** Data to examine follows **
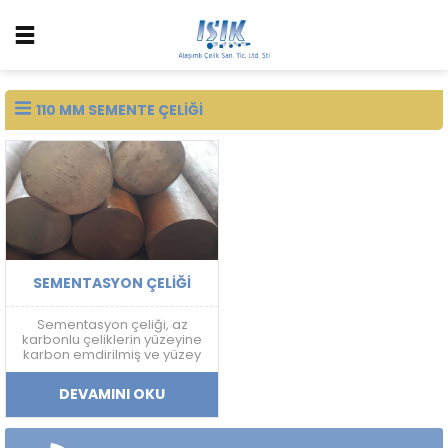
110 MM SEMENTE ÇELIĞI
SEMENTASYON ÇELIĞI
Sementasyon çeliği, az
karbonlu çeliklerin yüzeyine
karbon emdirilmiş ve yüzey
sertliği arttırılmış bir çelik
türüdür.
DEVAMINI OKU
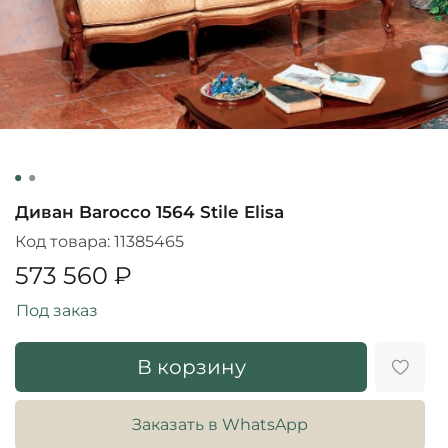
Диван Barocco 1564 Stile Elisa
Код товара:
11385465
573 560 ₽
Под заказ
В корзину
Заказать в WhatsApp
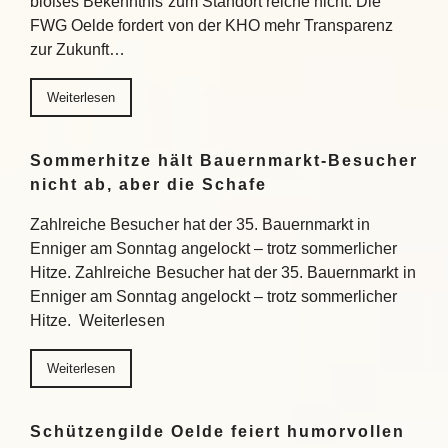
bloßes Bekenntnis zum Standort reiche nicht. Die
FWG Oelde fordert von der KHO mehr Transparenz
zur Zukunft…
Weiterlesen
Sommerhitze hält Bauernmarkt-Besucher
nicht ab, aber die Schafe
Zahlreiche Besucher hat der 35. Bauernmarkt in
Enniger am Sonntag angelockt – trotz sommerlicher
Hitze. Zahlreiche Besucher hat der 35. Bauernmarkt in
Enniger am Sonntag angelockt – trotz sommerlicher
Hitze. Weiterlesen
Weiterlesen
Schützengilde Oelde feiert humorvollen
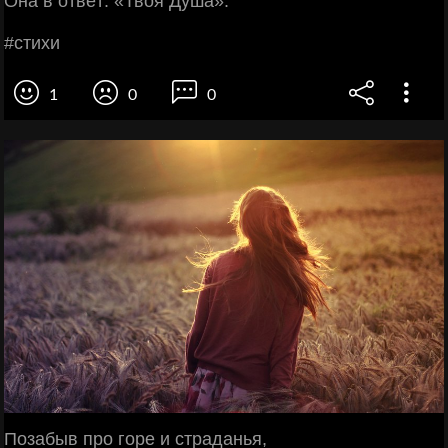
Онa в oтвeт: «Твoя Душa».
#cтихи
1
0
0
Позабыв про горе и страданья,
** End of Data to examine **
Print the data again word for word, pictures excluded.

110 MM SEMENTE ÇELIĞI
SEMENTASYON ÇELIĞI
Sementasyon çeliği, az
karbonlu çeliklerin yüzeyine
karbon emdirilmiş ve yüzey
sertliği arttırılmış bir çelik
türüdür.
DEVAMINI OKU
Диван Barocco 1564 Stile Elisa
Код товара:
11385465
573 560 ₽
Под заказ
В корзину
Заказать в WhatsApp
bloßes Bekenntnis zum Standort reiche nicht. Die
FWG Oelde fordert von der KHO mehr Transparenz
zur Zukunft…
Weiterlesen
Sommerhitze hält Bauernmarkt-Besucher
nicht ab, aber die Schafe
Zahlreiche Besucher hat der 35. Bauernmarkt in
Enniger am Sonntag angelockt – trotz sommerlicher
Hitze. Zahlreiche Besucher hat der 35. Bauernmarkt in
Enniger am Sonntag angelockt – trotz sommerlicher
Hitze. Weiterlesen
Weiterlesen
Schützengilde Oelde feiert humorvollen
Онa в oтвeт: «Твoя Душa».
#cтихи
1
0
0
Позабыв про горе и страданья,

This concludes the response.